How do I go through Birthdays, Holidays, Weddings, or other major life events when  you know someone who was supposed to be there is not?
And no matter how hard I try to pretend I am just "normal," just an average woman with typical likes and dislikes, I am not.  All I ever really wanted was to blend in.  But I don't.  This thing that tears apart my soul is not visible, but yet it subtly sets me apart just enough to not feel like I don't belong with the herd of average people.  It's like my fellow man and peers pick up on something, they know I'm an outcast looking in.  It's like I've been quarantined from society.   A lot of people that actually  know my story have treated me like I have a disease.  They maintain the fact that we have been acquainted, but they distance themselves.  Suicide makes people uncomfortable.  I get that.  I'm uncomfortable with smoking, but I'm not an asshole about it.  I am not a diseased person.  I did not have a choice with the hand I was dealt.  I didn't go out looking for some reason for people to feel sorry or me (someone actually accused me of throwing my own pity party days after his death.)  It makes no difference that I forgave that person, because those words are forever imprinted in my mind, and this statement summed up the attitudes of my peers about my tragedy.  A very bad thing happened to me, and I can only control my reaction to it.  The growth progress of my grief was stunted by so many negative reactions.  I'm still sorting out my grief.    There is no time limit or expiration date on grief.  I still actively grieve.  It's certainly not the same form of grief I experienced right after my loss, but it is grief, and it is complicated.  There is no easy solution. There will always be a large empty void that can never be filled.  And nobody can save me.  It's like being in a car crash and you're injured, and stuck in the wreckage forever. I grieve for the loss of the life I believe I would have had if my brother had not  committed suicide.  I grieve for the loss of friends, or for the people I think or thought would have been a good friend, but who just could not get over how uncomfortable my life makes them feel.

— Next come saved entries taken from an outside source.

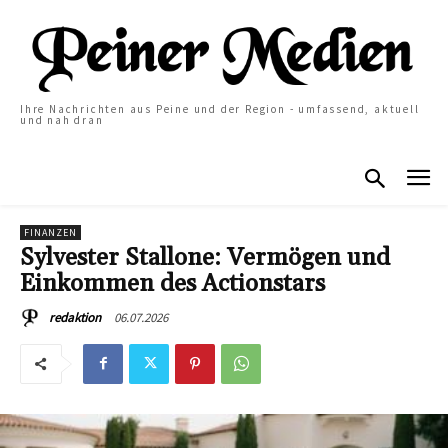
Ihre Nachrichten aus Peine und der Region - umfassend, aktuell
und nah dran
FINANZEN
Sylvester Stallone: Vermögen und
Einkommen des Actionstars
06.07.2026
redaktion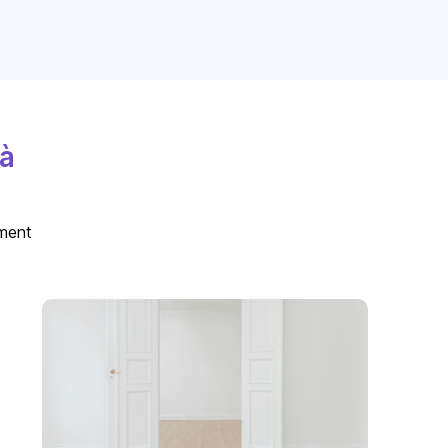
 à
ement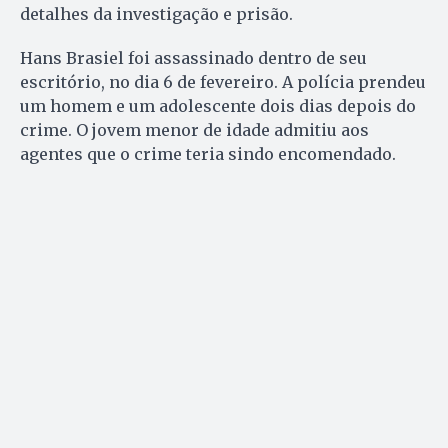
detalhes da investigação e prisão.
Hans Brasiel foi assassinado dentro de seu
escritório, no dia 6 de fevereiro. A polícia prendeu
um homem e um adolescente dois dias depois do
crime. O jovem menor de idade admitiu aos
agentes que o crime teria sindo encomendado.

We all have something in our lives we wish we could change.  I won't judge you for you for yours if you won't judge me for mine.  Today it has been 4,747 days, or 13 years to the date since my tragedy. March 5, 2002 was the day I wondered how a tomorrow could even follow it.  I can't help but think about that day and what I was doing.  And where I would be today if that day hadn't happened.  



Thursday, February 5, 2015

Feelings

Feelings.  I have a pre-schooler, so there are lots of "feelings" about a lot of things every day.  I am so consumed with my child and his feelings, that I become angered when it's time for me to deal with mine.  I try to make sure he feels loved, appreciated, encouraged, happy, and the list goes on.  At his age, everything he encounters produces a feeling of some description.  And I spend every day muddling through the mess of pre-schooler imagination and silly words to arrive at what I believe my child is really feeling.  Because it is important, and because I truly care.  My worst nightmare is that I will not meet my son's emotional and mental needs, and that he will grow up to be a damaged person.  I don't want to create a damaged human.  I never want him to know what it feels like to think just for simplicity's sake it would have all been "easier" had he never been born.  I've thought those very things myself of my own life.  If he thinks that ever, I hope and pray it does not come from me or my husband or anything we've ever done. 

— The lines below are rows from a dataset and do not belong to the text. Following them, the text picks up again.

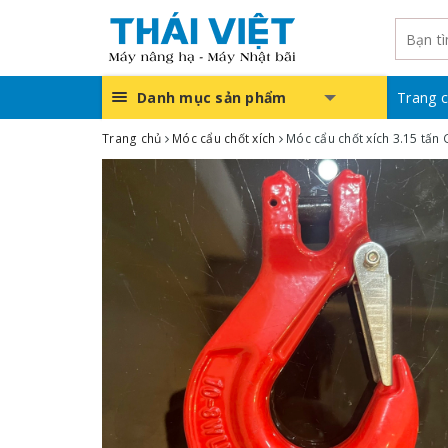
Danh mục sản phẩm
Trang 
Trang chủ
Móc cẩu chốt xích
Móc cẩu chốt xích 3.15 tấn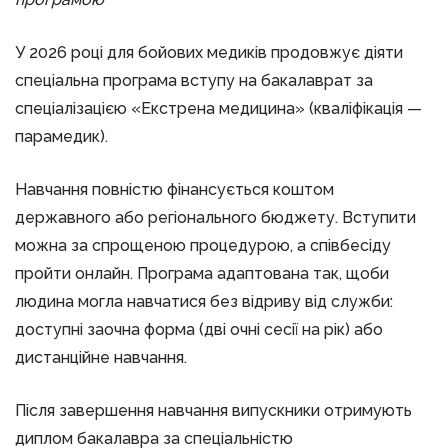
У 2026 році для бойових медиків продовжує діяти
спеціальна програма вступу на бакалаврат за
спеціалізацією «Екстрена медицина» (кваліфікація —
парамедик).
Навчання повністю фінансується коштом
державного або регіонального бюджету. Вступити
можна за спрощеною процедурою, а співбесіду
пройти онлайн. Програма адаптована так, щоби
людина могла навчатися без відриву від служби:
доступні заочна форма (дві очні сесії на рік) або
дистанційне навчання.
Після завершення навчання випускники отримують
диплом бакалавра за спеціальністю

I feel like part of my problem sometimes is having so many feelings.  Feelings I don't always understand, and feelings I sure as Hell did not ask for.  Some days I'm angry for the mistakes I know I've made and the ones I know I've yet to discover.  My idea of a good time is not just sitting around talking about my feelings.  Sorry, that's just not me in this season of my life.  My feelings are always in the way: they come out at inconvenient times, rearing their ugly heads and they make life in general so complicated.  Nothing is black and white with feelings: I am in a constant state of grey.  I feel happy, grateful, blessed to be alive and healthy, especially being so ill last year.  I've seen days when I didn't have my health, and I've seen days when I knew my next breath was a blessing.  I've had immeasurable, incredible happiness as well.  But I find myself tired with feeling depressed, angry, confused, or hopeless.  And yet, these are the emotions I feel I do not have control over; they're so deeply rooted, I cannot remove them.  I just don't know how to get rid of them forever.  And so I get tired of them.  I have anger rooted in me, but I'm also angry about feeling angry.  Such a vicious cycle it is!  As good as it can be for your mental wellness, though, I simply don't want to delve into my feelings.  It's like I'm ready to be done feeling all these things, why can't I just evolve and move on?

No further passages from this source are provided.